Random question: Does dagster support webhook even...
# random
t
Random question: Does dagster support webhook events from 3rd party services? Usecase: My goal is to write a solid to call a fivetran connector and then wait until the fivetran sync (to snowflake) is complete. When I look at the airflow-provider-fivetran sensor, it looks like it uses long polling,
poke_interval: Time in seconds that the job should wait in between each tries
, to check the status of the sync job. My goal: fivetran POST webhooks/events to my dagster application, so dagster is told when a sync is done (instead of long polling to see if a sync is done). This obviously adds complexity to the dagster side: I’d need the solid to store state (in a db), that links the solid instance with the fivetran sync job. Then the dagster “application” would need a webserver to receive the webhook, lookup that state, and then complete the corresponding solid. What this sounds like: the ability to add a small Flask application inside of dagster, to handle custom processing (dare I say “serverless” from the perspective of the data engineer). Does anything close to this exist in dagster? Or should I build a custom app which handles all of this and calls the dagster api?
a
Dagster has its own variant of sensors thats a little different than airflows https://docs.dagster.io/concepts/partitions-schedules-sensors/sensors#sensors but nothing for receiving webooks at this time.

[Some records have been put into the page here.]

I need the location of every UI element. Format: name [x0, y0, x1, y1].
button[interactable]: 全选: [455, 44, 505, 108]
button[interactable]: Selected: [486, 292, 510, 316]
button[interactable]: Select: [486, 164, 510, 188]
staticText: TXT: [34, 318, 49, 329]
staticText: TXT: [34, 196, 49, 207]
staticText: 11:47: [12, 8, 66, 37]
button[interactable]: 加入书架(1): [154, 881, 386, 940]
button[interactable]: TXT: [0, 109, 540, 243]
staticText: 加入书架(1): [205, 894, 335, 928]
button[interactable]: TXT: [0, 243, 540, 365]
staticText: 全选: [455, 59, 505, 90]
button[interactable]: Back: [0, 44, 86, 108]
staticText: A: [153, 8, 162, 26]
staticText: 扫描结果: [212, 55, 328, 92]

You would need to have your own webserver receive the hook and call the dagster apis. Though I am curious, what is the reason polling does not work for your use case?
t
@alex thanks for the quick response! that 100% makes sense. polling - for the mvp (and further), polling will work fine and I’ll probably launch with that. But I know I’m going to get asked “Why is this thing waiting 30 seconds to see if its done? Can we speed it up by reversing the responsibilities?” (The quick fix is just drop the polling interval, but that becomes chatty on the fivetran side) note - I understand there is a ton of logic in the code which receives the webhook (what data do you parse out if it? verifying the signature of it? what happens when you receive the webhook? what state are you storing in the db? etc etc). So I’d be crazy to think there should be some opinionated “fivetran_webhook_sensor” functionality. the question really becomes - if need to write custom “webserver” code, is there a way for that code to live inside my dagster app, which would make life easier from a deployment/monitoring/hosting perspective. a little bit more of a monolithic approach, versus a microservice approach (monolith = flask app inside dagster app, micorservice = sibling app which calls dagster api). btw - thanks for all the hard work. this is my first time really getting into data engineering (coming from product engineering), and I’m pretty stoked on dagster’s philosophy to data platforms. :)
a
yea we’ve brainstormed a bit on the idea in the past. A sibling “instigation policy” to sensors & schedules that would work by providing simple endpoints in
dagit
that could be used for • receiving webooks • dead simple curl / api requests • a autogenerated web form for non technical users
m
Chiming in to say I have a very similar use case. We’re exporting data from Braze, but the API doesn’t support polling. It only allows you to pass in a webhook that will be called once the export is complete.
t
@alex - that makes a lot of sense! i’ll keep you updated on my side with how my flask app works out, and then that’ll be something tangible to look at as one usecase for an “instigation” module
a
let me file a GH issue and you all can chime if you like
t
👍